Search safe number compression algorithm(feat. Python)

There was some taking place.

A selected worth interpreted in a sure information needed to be saved in elasticsearch and brought via a search, however the specific worth was a quantity with a size of greater than 300 characters.
So, I attempted to implement the search via fuzzy or more_like_this, however the search was not good as a result of it was too lengthy. I assumed it might be a lot better to compress and retailer this worth if I have been to make use of it just for search functions with out rewriting it anyway.
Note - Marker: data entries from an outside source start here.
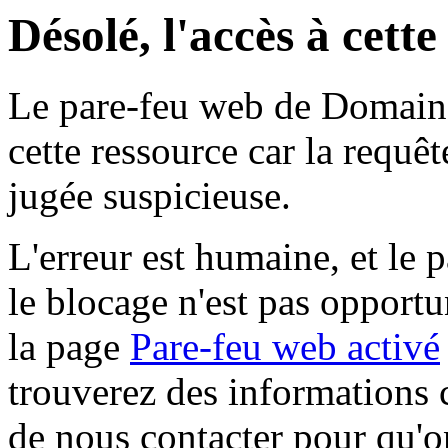
Désolé, l'accès à cett
Le pare-feu web de Domaine 
cette ressource car la requê
jugée suspicieuse.
L'erreur est humaine, et le p
le blocage n'est pas opportu
la page
Pare-feu web activé
trouverez des informations 
de nous contacter pour qu'o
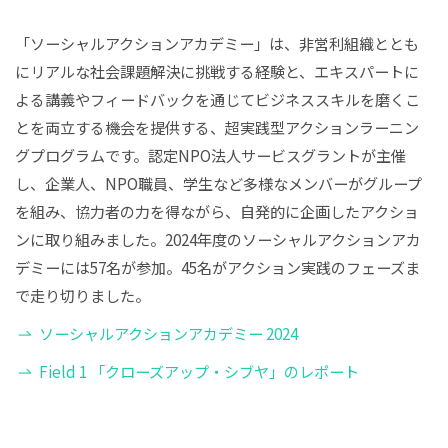
「ソーシャルアクションアカデミー」は、非営利組織ととも
にリアルな社会課題解決に挑戦する経験と、エキスパートに
よる講義やフィードバックを通じてビジネススキルを磨くこ
とを両立する機会を提供する、超実践型アクションラーニン
グプログラムです。認定NPO法人サービスグラントが主催
し、企業人、NPO職員、学生など多様なメンバーがグループ
を組み、協力者の力を得ながら、自発的に企画したアクショ
ンに取り組みました。2024年度のソーシャルアクションアカ
デミーには57名が参加。45名がアクション実践のフェーズま
で走り切りました。
ソーシャルアクションアカデミー 2024
Field 1 「クローズアップ・シブヤ」のレポート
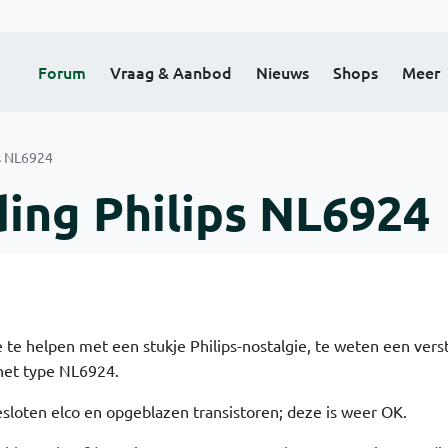
Forum
Vraag & Aanbod
Nieuws
Shops
Meer
s NL6924
ing Philips NL6924
 te helpen met een stukje Philips-nostalgie, te weten een vers
het type NL6924.
sloten elco en opgeblazen transistoren; deze is weer OK.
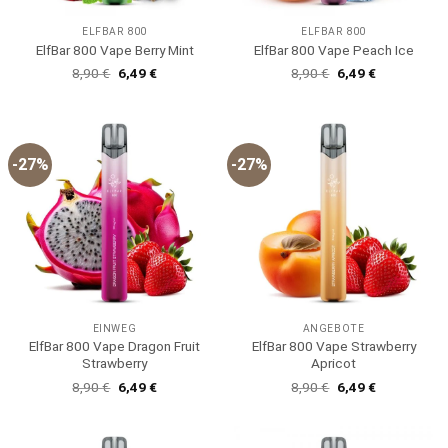
ELFBAR 800
ELFBAR 800
ElfBar 800 Vape Berry Mint
ElfBar 800 Vape Peach Ice
Ursprünglicher
Aktueller
Ursprünglicher
Aktueller
8,90
€
6,49
€
8,90
€
6,49
€
Preis
Preis
Preis
Preis
war:
ist:
war:
ist:
8,90 €
6,49 €.
8,90 €
6,49 €.
-27%
-27%
EINWEG
ANGEBOTE
ElfBar 800 Vape Dragon Fruit
ElfBar 800 Vape Strawberry
Strawberry
Apricot
Ursprünglicher
Aktueller
Ursprünglicher
Aktueller
8,90
€
6,49
€
8,90
€
6,49
€
Preis
Preis
Preis
Preis
war:
ist:
war:
ist:
8,90 €
6,49 €.
8,90 €
6,49 €.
I merely left 0 to 9 and approached it with ASCII as if compressing numbers from 10 utilizing alphabets or different numbers. Individuals who have used search engines like google and yahoo corresponding to Google might know that search engines like google and yahoo have particular processing characters (corresponding to “, area, ‘, and many others.), so i created search-safe compression algorithms with out utilizing that particular chars.

import random


chars = 'abcdefghijklmnopqrstuvwxyzABCDEFGHIJKLMNOPQRSTUVWXYZ_'
decoder = {}
encoder = {}
quantity = 10
for char in chars:
    str_number = str(quantity)
    decoder[char] = str_number
    encoder[str_number] = char
    quantity += 1


def create_random_number_string(size: int):
    return ''.be part of(str(random.randrange(0, 10)) for _ in vary(size))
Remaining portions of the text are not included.